Un sanglot sec s’échappa de la gorge de Luc d’Errefond. Puis :

— Je suis… infirme… Je ne puis… honorer les dames2. Je… mon… sexe demeure inerte en dépit de mon désir ou plus exactement de mon envie3. Je le précise : la gent forte ne m’attire nullement.

Louis d’Avre jeta un regard affolé à Druon/Héluise, conseillant :

— Mire… peut-être serait-il préférable que…

Druon lui décocha une œillade assassine. Aussitôt, M. d’Avre rectifia :

— Je perds le sens. Les genitalis font, à l’évidence, partie de votre science. Reprenez, monsieur.

— Ce petit garçon… le fils d’Agnès… n’est point le mien. Il me fallait un hoir. D’admirable disposition, Agnès accepta de… concevoir avec un autre afin de me satisfaire. Elle en tomba amoureuse. Que vouliez-vous que je fasse ? Ma douce ne me menaça jamais mais réclama l’annulation de notre mariage4. Je ne pouvais y accéder. Eh quoi ! s’emporta-t-il. Devenir la risée de tous ? Plutôt mourir ! Agnès, qui éprouvait une vive tendresse pour moi, a accepté de devenir bigame. Changeant de nom, elle a épousé son aimé et jamais je ne vous confierai son identité. Elle s’est sacrifiée pour moi et j’ai juré de requérir de Dieu la punition de sa faute puisque j’en suis la cause.

— En d’autres termes, nous ne pourrons vérifier qu’elle est bien vive, à vos dires, observa messire d’Avre.

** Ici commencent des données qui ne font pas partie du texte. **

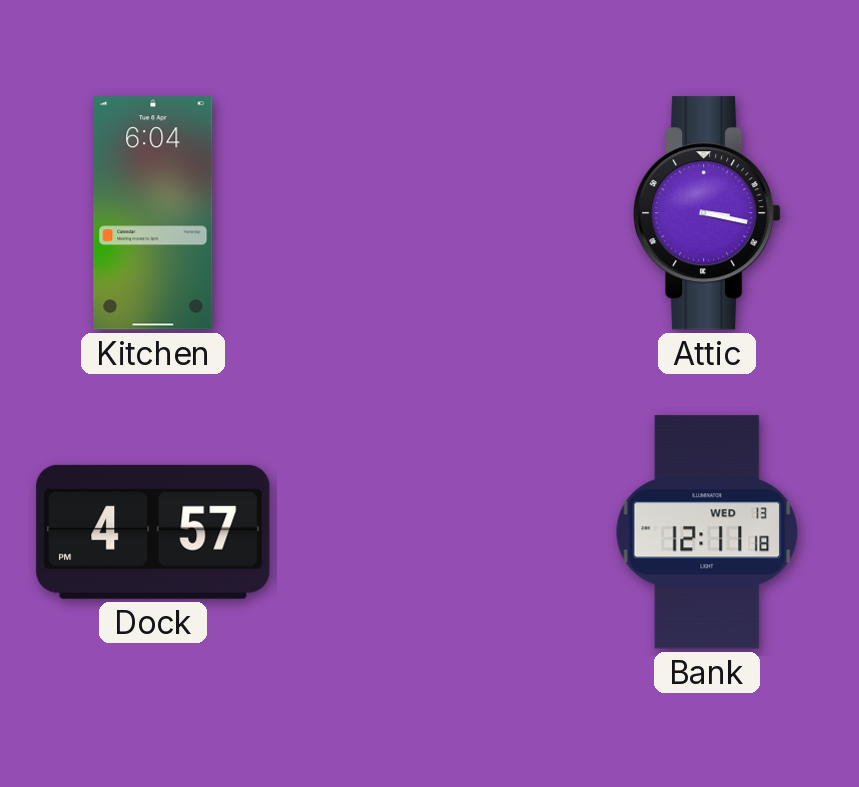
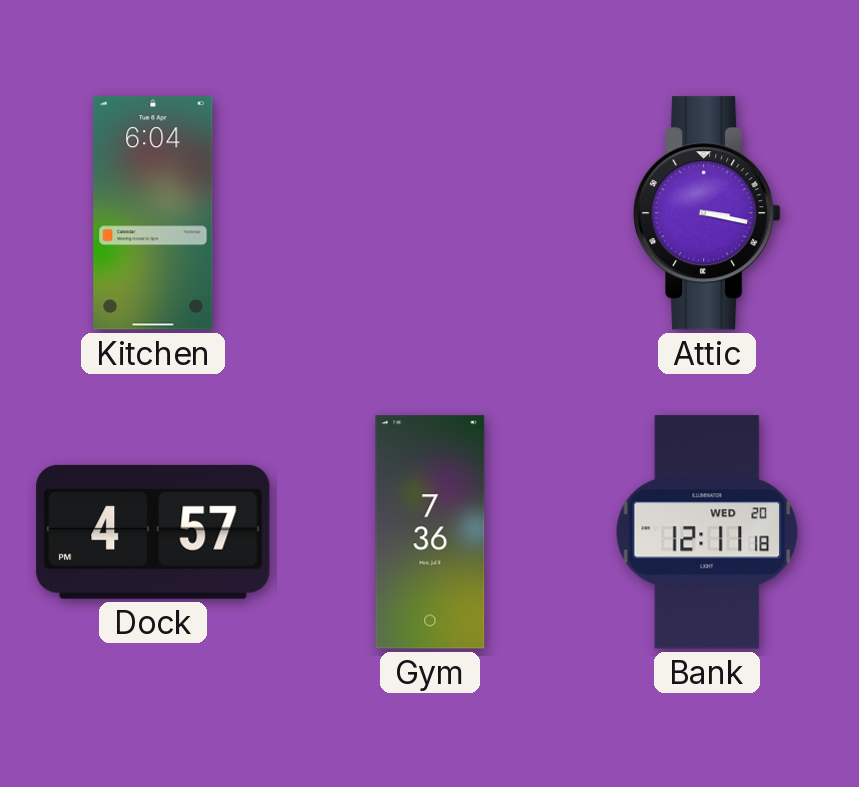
Gym: none -> 7:36
Bank date: WED 13 -> WED 20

— Anne, ma seconde épouse, vous confirmera mes affirmations. Vous la trouverez, ainsi que sa bonne Florence, sa nourrice, au monastère des Clairets. D’une foi impérieuse, Anne n’avait guère envie d’épousailles. Aussi lorsque… mes piètres performances conjugales se sont révélées à elle, avons-nous décidé d’un commun accord qu’en échange d’une belle dot, elle rejoindrait, sous un nom d’emprunt, le couvent auquel elle aspirait depuis toujours. J’aurais péri de honte si l’on m’avait soumis au congressus5. Mes épouses, des anges de bonté, toutes trois, voulaient m’épargner cet invivable affront, comprenant que je les aimais d’un véritable sentiment mais que… la nature m’avait joué une horrible farce.

— Et la dernière ?

— Louise ? Ma chère Louise. Je l’ai, elle aussi, dotée d’un confortable douaire, sans oublier la restitution de ses biens propres. Elle vit retirée, soulagée, se faisant passer pour veuve. Louise, tendre oiselle, était terrorisée à l’idée de mettre au monde. Une diseuse d’avenir lui avait prédit qu’elle périrait en couches. Bonne chrétienne, elle avait tenté de faire fi de sa frayeur. Vous pourrez interroger mes deux dernières épouses puisqu’elles se sont conformées aux commandements de l’Église. L’une est moniale, l’autre se prétend inconsolable veuve. Florence abondera dans le sens d’Anne, après avoir cru que je l’avais occise. Encore une fois, par ma très grande faute, Agnès est adultère. Aussi ne vous permettrai-je jamais de la retrouver. Elle n’a cherché que mon bien en acceptant une situation répréhensible.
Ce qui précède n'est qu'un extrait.